With my oldest daughter Brittany now teaching high school world history, I have come across some things I think I remember learning once upon a time. Or at least I was supposed to have learned them!

These memories have come flooding back as I have either listened to her talk about her upcoming lessons or have on occasion tried to help her make them.

I am constantly surprised about all the things I have forgotten in my lifetime.

One name she mentioned I knew I was supposed to remember and yet I couldn’t. Now I could have asked her to help me, but a little bit of my pride got in the way, so I decided to research it on my own instead.

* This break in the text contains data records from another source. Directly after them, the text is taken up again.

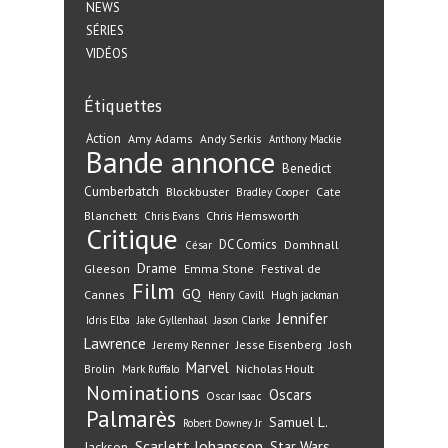
NEWS
SÉRIES
VIDÉOS
Étiquettes
Action
Amy Adams
Andy Serkis
Anthony Mackie
Bande annonce
Benedict
Cumberbatch
Blockbuster
Cate
Bradley Cooper
Blanchett
Chris Hemsworth
Chris Evans
Critique
DC Comics
Domhnall
César
Drame
Gleeson
Emma Stone
Festival de
Film
GQ
Cannes
Henry Cavill
Hugh jackman
Jennifer
Idris Elba
Jake Gyllenhaal
Jason Clarke
Lawrence
Jeremy Renner
Jesse Eisenberg
Josh
Marvel
Nicholas Hoult
Brolin
Mark Ruffalo
Nominations
Oscars
Oscar Isaac
Palmarès
Samuel L.
Robert Downey Jr
Scarlett Johansson
Star Wars
Jackson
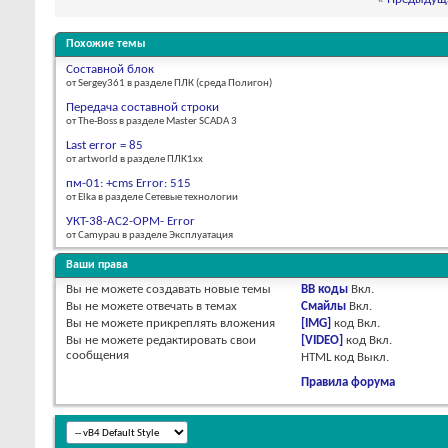
Похожие темы
Составной блок
от Sergey361 в разделе ПЛК (среда Полигон)
Передача составной строки
от The-Boss в разделе Master SCADA 3
Last error = 85
от artworld в разделе ПЛК1хх
пм-01: +cms Error: 515
от Elka в разделе Сетевые технологии
УКТ-38-AC2-OPM- Error
от Camypau в разделе Эксплуатация
Ваши права
Вы
не можете
создавать новые темы
BB коды
Вкл.
Вы
не можете
отвечать в темах
Смайлы
Вкл.
Вы
не можете
прикреплять вложения
[IMG]
код
Вкл.
Вы
не можете
редактировать свои
[VIDEO]
код
Вкл.
сообщения
HTML код
Выкл.
Правила форума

The name was a Roman Statesman named Tacitus. I actually learned about him twice. Once in high school history and once in a class at Presbyterian College taught by Rev. Dr. George Ramsey (if I remember correctly) on the history of Christianity.

If you do not recall the name, Tacitus was a Roman orator and public official.

Oxford Bibliographies says the following about him. “Publius Cornelius Tacitus was born around 56 CE. By 75 CE he would have moved to Rome, and in the years that followed he enjoyed a successful political career under each of the Flavian emperors in turn. Probably in 81 he held the quaestorship; if a fragmentary inscription thought to be part of Tacitus's epitaph has been correctly identified, he was one of the two quaestors marked out by the emperor for special honor (the quaestores Augusti). He held the office of praetor in 88, and by then had also been made a priest on the Board of Fifteen for Sacrifices. He held a suffect consulship in 97 CE, during which year he also delivered the funeral oration of the distinguished consular L. Verginius Rufus. His next official duty of which we know was the governorship of the province of Asia in 112/3 CE. He died in 120 AD.”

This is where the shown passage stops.